Ik ga straks toch eens kijken of die koek hier ergens te koop is, neem ik voor Herman een stuk oude Zaanlander mee, gaan we vanavond al kauwend gediscrimineerd zitten te zijn. 




vrijdag 9 augustus 2013

Dure tas

Over het nieuws schrijf ik niet zoveel, er zijn heel veel mensen die dat goed kunnen, laat mij maar mijn onzinverhaaltjes schrijven.
Maar deze week worden we behalve met terreurdreigingen wel erg geconfronteerd met discriminatie. Terwijl ik met een half oog naar VI kijk schrijf ik dit verhaaltje.

Rene van der Gijp ken ik voornamelijk door TV kantine, hij heeft een erg aanstekelijke lach en meer wist ik tot ik deze week niet van hem. Al het gedoe over zijn uitspraak over homo's heeft me aan het denken gezet, vandaar een actuele blog.

Het is een probleem, wat is discriminatie en wat niet?
Rene heeft gezegd dat er minder voetballende homo's zijn dan hetero's. Voor die conclusie hoef je niet gestudeerd te hebben of veel van voetbal te weten. Het lijkt mij een logisch gegeven.
Voor jullie nu denken dat ik homofoob ben, een van mijn meest geliefde mensen  is een man en hij houdt van mannen.
Ik hou van hem, heel veel, zijn geaardheid heeft in mijn gevoel voor hem nooit enig verschil gemaakt. Ik snap discussies over dit onderwerp ook nooit zo goed.
Als je echtgenoot na een huwelijk van jaren komt met de mededeling dat hij liever een man heeft, ja dan zou ik ook wel even in shock zijn. Ik zou trouwens ook in shock zijn als hij liever een andere vrouw had.

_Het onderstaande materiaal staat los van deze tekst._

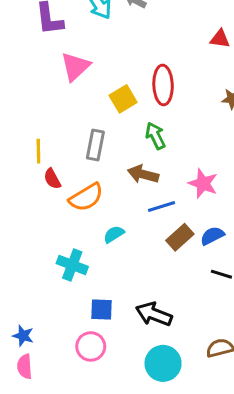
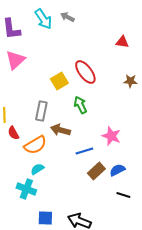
pink triangle: (75, 67) -> (15, 60), moved
red ellipse: (163, 85) -> (85, 72), turned -35
brown arrow: (143, 174) -> (60, 130), moved
cyan semicircle: (114, 234) -> (37, 169), moved

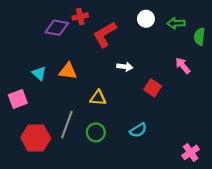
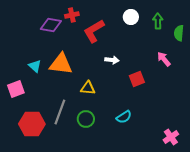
green arrow: (176, 23) -> (158, 21), turned 91
orange triangle: (68, 71) -> (61, 64), size x1.4
red square: (153, 88) -> (137, 79), turned 35

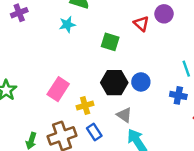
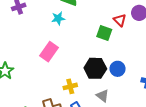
green square: (110, 42) -> (104, 33), moved
pink rectangle: (58, 89) -> (49, 52), moved

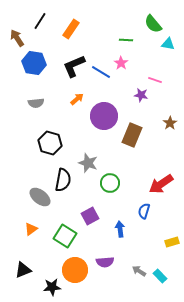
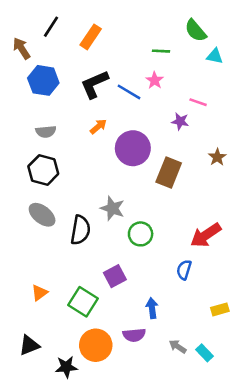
black hexagon: (50, 143) -> (43, 170), moved
gray ellipse: (40, 197) -> (42, 215), moved
blue arrow: (120, 229) -> (152, 308), moved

Vanavond wordt de stelling van Rene uitgelegd, in VI. boeiend. Ze beginnen met te vertellen dat je geen
homofiel mag zeggen, en dan denk ik meteen weer aan dat flauwe mopje:

"Homo huilt, weet je waarom homo huilt?" Nee? " Homo fiel", ik vond het altijd wel grappig maar dat zal wel fout zijn.

Vanmorgen was op het nieuws dat Oprah Winfrey in Zurich een tas wou kopen die volgens de verkoopster boven haar begroting was. Ik denk dat als ik daar voor die winkeljuffrouw had gestaan ze tot dezelfde conclusie was gekomen. Het verschil is dat Oprah wel € 28.000,- voor een handbag kan uitgeven en ik niet. Dus in mijn geval had Heidi gelijk gehad. Als Oprah tien van die tassen wil kopen hoeft ze haar vakantiebudget niet bij te stellen. Als ik er een wil kopen kan ik minstens tien jaar niet op vakantie.
Het verschil zit in de kleur. Oprah mocht die tas niet zien omdat ze een coloured vrouw is. Ik durf hier niet zwart op te schrijven. Je weet niet wat wanneer als discriminatie wordt opgevat.
Als ik dezelfde tassenbehandeling had ondergaan was dat vermoedelijk niet op het RTL nieuws gekomen.
Ik was die winkel  trouwens niet eens binnengegaan, dus waar hebben we het over.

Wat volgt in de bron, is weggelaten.